Identifying nodes in a Graph


I have data on users for whom I’d like to create a bipartite network that connects them through their consumption decisions. Since the data is rather big I’m trying to find an efficient implementation to create the network (so any tips in that direction are appreciated). Basically, I (think I) need a simple weighted graph with edges weighted by the number of times a particular item was consumed. In the end I would like to extract e.g. the centrality and add it to the original DataFrame. So my main question is how to best preserve “identifyability” of each node in the network. One way would be to use a MetaGraph and add an ID to each node. Alternatively if the nodes are added iteratively I could keep track of ID => ith node.

I am just getting started with network analysis so please correct me on anything I am saying. Any help is appreciated. Thanks!


I should add an example of what I am doing so far:

using DataFrames, Dates, Plots, Random
using LightGraphs, SimpleWeightedGraphs, GraphRecipes

customers = [randstring(3) for _ in 1:15]
df = DataFrame(customer = vcat(customers, customers),
                item = rand(["apple", "bread", "banana"], 30),
               date = Date(2020, 01, 01) .+ Day.(rand(1:100, 30))

dfg = combine(nrow => :weight,  groupby(df, [:customer, :item]))
verts = sort([unique(df.customer)..., unique(df.item)...])
G = SimpleWeightedDiGraph(length(verts))
labels = Dict() # for plot
for row in eachrow(dfg)
        s = searchsortedfirst(verts, row.customer)
        d = searchsortedfirst(verts, row.item)
        w = row.weight
        add_edge!(G, SimpleWeightedEdge(s, d, w))
        labels[(s,d)] = w

centr = eigenvector_centrality(G)
dfn = DataFrame(vertex = verts, centrality = centr)
plot(verts, centr,
                seriestype = :scatter,
                legend = false,
                xrotation = 60,
                xticks = :all)
graphplot(G, names = verts, edgelabel = labels, arrow = true)

One way would be to use a MetaGraph and add an ID to each node.

Yes. That’s probably the easiest way to do it. It will handle your weights field as well. Try out the new MetaGraphsNext package (cc @bramtayl) for some extra fun and speed.

Alternatively if the nodes are added iteratively I could keep track of ID => ith node.

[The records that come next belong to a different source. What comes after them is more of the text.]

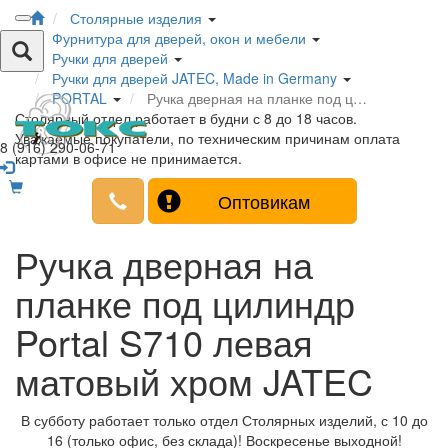
Столярные изделия
Фурнитура для дверей, окон и мебели
Ручки для дверей
Ручки для дверей JATEC, Made in Germany
PORTAL
Ручка дверная на планке под ц…
Столярный отдел работает в будни с 8 до 18 часов.
Уважаемые покупатели, по техническим причинам оплата
8 (916) 290-06-71
картами в офисе не принимается.
Оптовикам
Ручка дверная на
планке под цилиндр
Portal S710 левая
матовый хром JATEC
В субботу работает только отдел Столярных изделий, с 10 до
16 (только офис, без склада)! Воскресенье выходной!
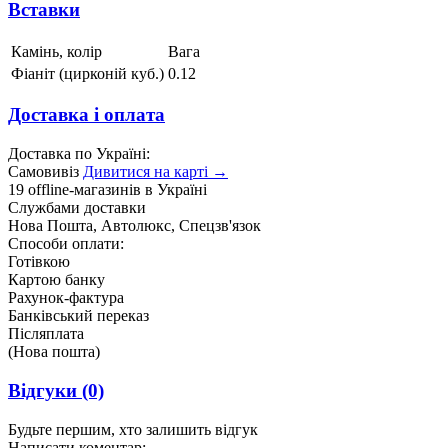
Вставки
Камінь, колір
Вага
Фіаніт (цирконій куб.)
0.12
Доставка і оплата
Доставка по Україні:
Самовивіз
Дивитися на карті →
19 offline-магазинів в Україні
Службами доставки
Нова Пошта, Автолюкс, Спецзв'язок
Способи оплати:
Готівкою
Картою банку
Рахунок-фактура
Банківський переказ
Післяплата
(Нова пошта)
Відгуки
(0)
Будьте першим, хто залишить відгук
Написати коментар:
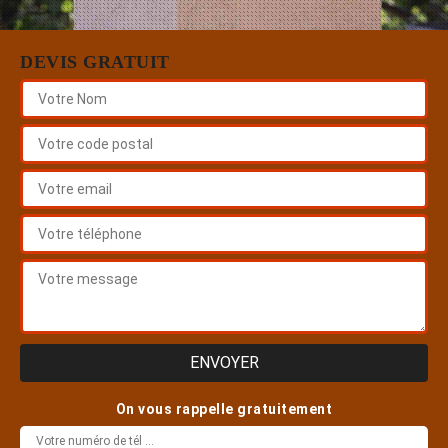
DEVIS GRATUIT
On vous rappelle gratuitement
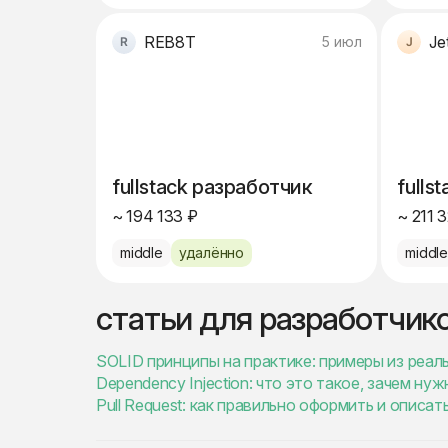
REB8T
Je
5 июл
fullstack разработчик
fulls
~ 194 133 ₽
~ 211 
middle
удалённо
middl
статьи для разработчик
SOLID принципы на практике: примеры из реаль
Dependency Injection: что это такое, зачем н
Pull Request: как правильно оформить и описат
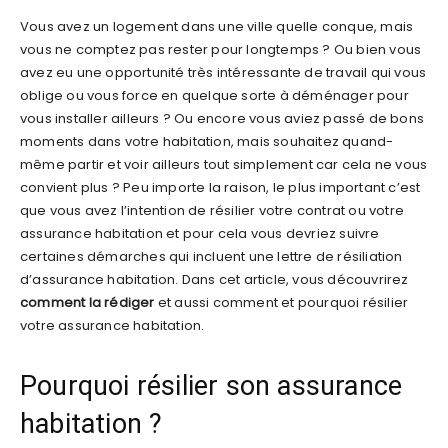
Vous avez un logement dans une ville quelle conque, mais
vous ne comptez pas rester pour longtemps ? Ou bien vous
avez eu une opportunité très intéressante de travail qui vous
oblige ou vous force en quelque sorte à déménager pour
vous installer ailleurs ? Ou encore vous aviez passé de bons
moments dans votre habitation, mais souhaitez quand-
même partir et voir ailleurs tout simplement car cela ne vous
convient plus ? Peu importe la raison, le plus important c’est
que vous avez l’intention de résilier votre contrat ou votre
assurance habitation et pour cela vous devriez suivre
certaines démarches qui incluent une lettre de résiliation
d’assurance habitation. Dans cet article, vous découvrirez
comment la rédiger
et aussi comment et pourquoi résilier
votre assurance habitation.
Pourquoi résilier son assurance
habitation ?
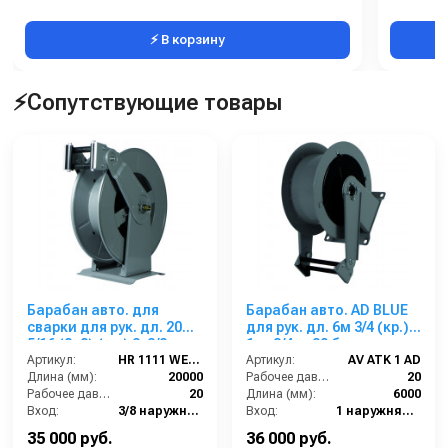
⚡ В корзину
⚡Сопутствующие товары
Барабан авто. для
Барабан авто. AD BLUE
сварки для рук. дл. 20м
для рук. дл. 6м 3/4 (кр.)
5/16 (8+8) (кр.) 2x3/8ш.
1ш. 3/4ш. 20 бар
2x3/8г. 20 бар
Артикул:
HR 1111 WE FE
Артикул:
AV ATK 1 AD
Длина (мм):
20000
Рабочее давление (бар):
20
Рабочее давление (бар):
20
Длина (мм):
6000
Вход:
3/8 наружняя резьба
Вход:
1 наружняя резьба
Выход:
3/8 внутренняя резьба
Выход:
3/4 наружняя резьба
35 000 руб.
36 000 руб.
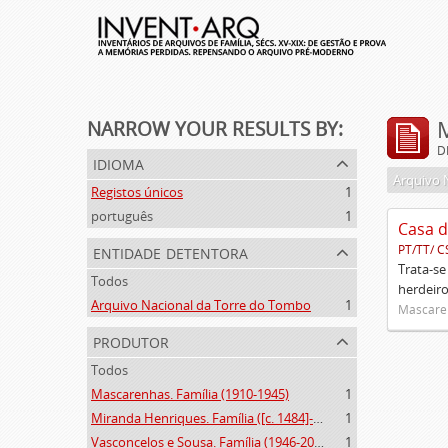
NARROW YOUR RESULTS BY:
D
idioma
Arquivo 
Registos únicos
1
português
1
Casa d
entidade detentora
PT/TT/ C
Trata-se
Todos
herdeiro
Arquivo Nacional da Torre do Tombo
1
Mascaren
produtor
Todos
Mascarenhas. Família (1910-1945)
1
Miranda Henriques. Família ([c. 1484]-[c.1745])
1
Vasconcelos e Sousa. Família (1946-2006)
1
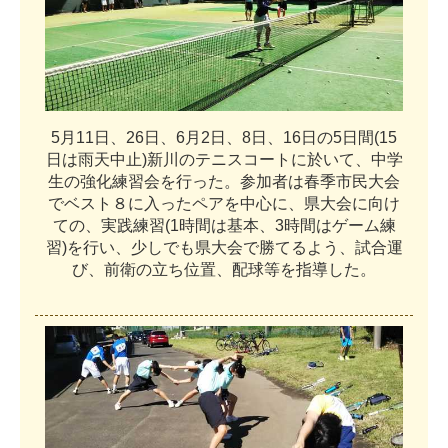
5
月
1
1
日
、
2
6
日
、
6
月
2
日
、
8
日
、
1
6
日
の
5
日
間
(
1
5
日
は
雨
天
中
止
)
新
川
の
テ
ニ
ス
コ
ー
ト
に
於
い
て
、
中
学
生
の
強
化
練
習
会
を
行
っ
た
。
参
加
者
は
春
季
市
民
大
会
で
ベ
ス
ト
８
に
入
っ
た
ペ
ア
を
中
心
に
、
県
大
会
に
向
け
て
の
、
実
践
練
習
(
1
時
間
は
基
本
、
3
時
間
は
ゲ
ー
ム
練
習
)
を
行
い
、
少
し
で
も
県
大
会
で
勝
て
る
よ
う
、
試
合
運
び
、
前
衛
の
立
ち
位
置
、
配
球
等
を
指
導
し
た
。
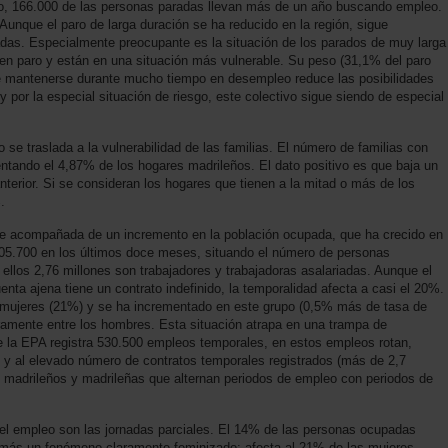
o, 166.000 de las personas paradas llevan más de un año buscando empleo.
Aunque el paro de larga duración se ha reducido en la región, sigue
das. Especialmente preocupante es la situación de los parados de muy larga
en paro y están en una situación más vulnerable. Su peso (31,1% del paro
ue mantenerse durante mucho tiempo en desempleo reduce las posibilidades
 y por la especial situación de riesgo, este colectivo sigue siendo de especial
se traslada a la vulnerabilidad de las familias. El número de familias con
tando el 4,87% de los hogares madrileños. El dato positivo es que baja un
terior. Si se consideran los hogares que tienen a la mitad o más de los
.
ne acompañada de un incremento en la población ocupada, que ha crecido en
105.700 en los últimos doce meses, situando el número de personas
 ellos 2,76 millones son trabajadores y trabajadoras asalariadas. Aunque el
ta ajena tiene un contrato indefinido, la temporalidad afecta a casi el 20%.
 mujeres (21%) y se ha incrementado en este grupo (0,5% más de tasa de
ramente entre los hombres. Esta situación atrapa en una trampa de
e la EPA registra 530.500 empleos temporales, en estos empleos rotan,
os y al elevado número de contratos temporales registrados (más de 2,7
de madrileños y madrileñas que alternan periodos de empleo con periodos de
n el empleo son las jornadas parciales. El 14% de las personas ocupadas
demás un fenómeno claramente feminizado: afecta al 21% de las mujeres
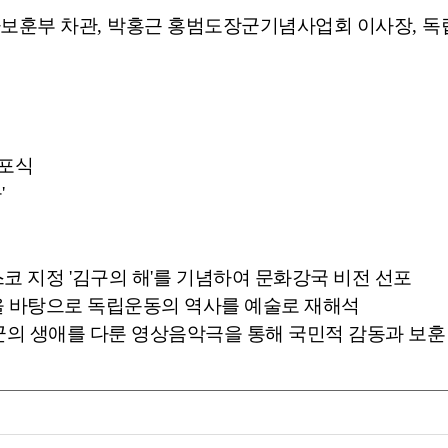
보훈부 차관
,
박홍근 홍범도장군기념사업회 이사장
,
독
선포식
웅
'
스코 지정
'
김구의 해
'
를 기념하여 문화강국 비전 선포
을 바탕으로 독립운동의 역사를 예술로 재해석
군의 생애를 다룬 영상음악극을 통해 국민적 감동과 보훈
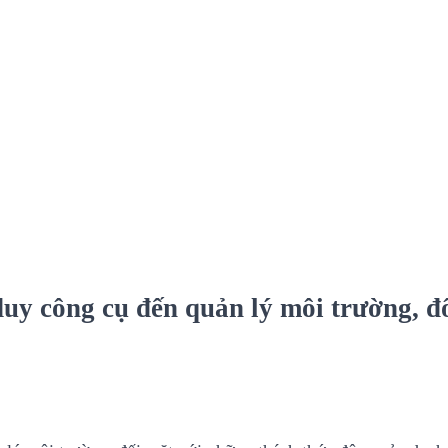
duy công cụ đến quản lý môi trường, đ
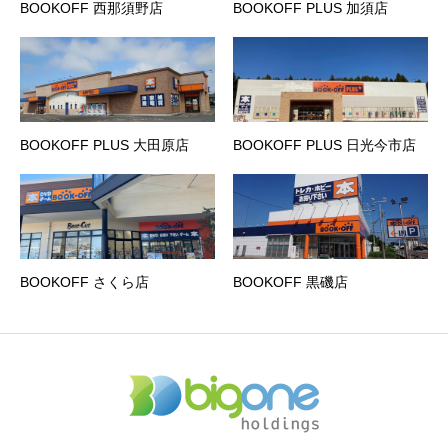
BOOKOFF 西那須野店
BOOKOFF PLUS 加須店
BOOKOFF PLUS 大田原店
BOOKOFF PLUS 日光今市店
BOOKOFF さくら店
BOOKOFF 黒磯店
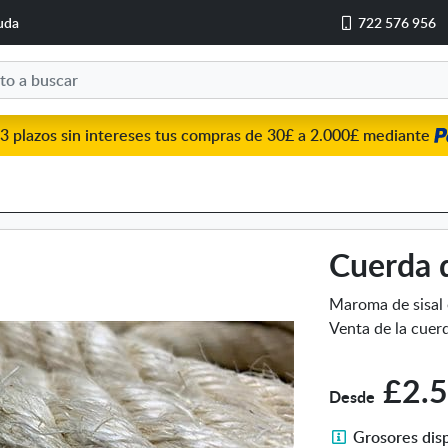
uda
722 576 956
3 plazos sin intereses tus compras de 30£ a 2.000£ mediante
Cuerda d
Maroma de sisal 
Venta de la cuerd
£2.
Desde
G
Grosores dis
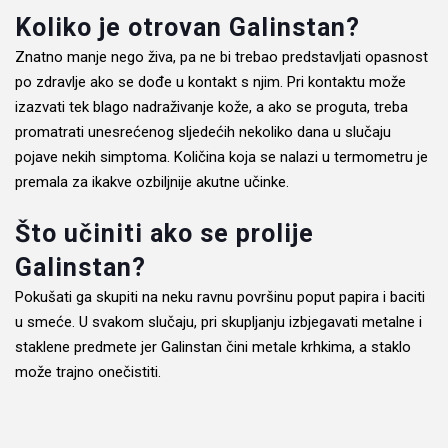
Koliko je otrovan Galinstan?
Znatno manje nego živa, pa ne bi trebao predstavljati opasnost
po zdravlje ako se dođe u kontakt s njim. Pri kontaktu može
izazvati tek blago nadraživanje kože, a ako se proguta, treba
promatrati unesrećenog sljedećih nekoliko dana u slučaju
pojave nekih simptoma. Količina koja se nalazi u termometru je
premala za ikakve ozbiljnije akutne učinke.
Što učiniti ako se prolije
Galinstan?
Pokušati ga skupiti na neku ravnu površinu poput papira i baciti
u smeće. U svakom slučaju, pri skupljanju izbjegavati metalne i
staklene predmete jer Galinstan čini metale krhkima, a staklo
može trajno onečistiti.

You could store the forward mapping (vertex number -> ID) in a vector, and the reverse mapping (ID -> vertex number) in a dictionary.

1 Like

Thank you for the reply! So far I have improved to the following which seems to be reasonably fast:

using DataFrames, Base.Threads, SimpleWeightedGraphs

function makebigraph(df, customer, item)
        dfg = combine(nrow => :weight,  groupby(df, [customer, item]))
        verts = [unique(df[!, customer])..., unique(df[!, item])...]
        vdict = Dict(verts .=> 1:length(verts))
        src = Vector{Int}(undef, nrow(dfg))
        dst = Vector{Int}(undef, nrow(dfg))
        @threads for iter in 1:nrow(dfg)
                src[iter] = vdict[dfg[iter, customer]]
                dst[iter] = vdict[dfg[iter, item]]
        G = SimpleWeightedDiGraph(src, dst, dfg[!,:weight])
        return G, verts

Can MetaGraphs also be created from three vectors (source, destination, weight)? This seems to be much faster partly due to possible multithreading. This is what I came up with for MetaGraphsNext which works but does not seem very elegant (and takes ~5x as long):

using DataFrames
using LightGraphs, MetaGraphsNext

function makemetagraph(df, customer, item)
        dfg = combine(nrow => :weight,  groupby(df, [customer, item]))
        verts = [unique(df.customer)..., unique(df.item)...]
        G = MetaGraph(DiGraph(), EdgeMeta = Int64, defaultweight = 0, weightfunction = identity)
        for v in verts
                G[Symbol(v)] = nothing
        for r in eachrow(dfg)
                G[Symbol(r[customer]), Symbol(r[item])] = r[:weight]
        return G

mm = makemetagraph(df, :customer, :item)
gg, verts = makebigraph(df, :customer, :item)
centrG = closeness_centrality(gg)
centrM = closeness_centrality(mm)
centrM == centrG #true

Any tips on improving this?

@danielw2904 what about something like this?

function makemetagraph(df, customer, item)
        G = MetaGraph(
                EdgeMeta = Int64,
                defaultweight = 0,
                weightfunction = identity,
        for group in groupby(df, [customer, item])
                customer_id = Symbol(group[1, customer])
                item_name = Symbol(group[1, item])
                G[customer_id] = nothing
                G[item_name] = nothing
                G[customer_id, item_name] = size(group, 1)
        return G

That is much nicer. Thank you!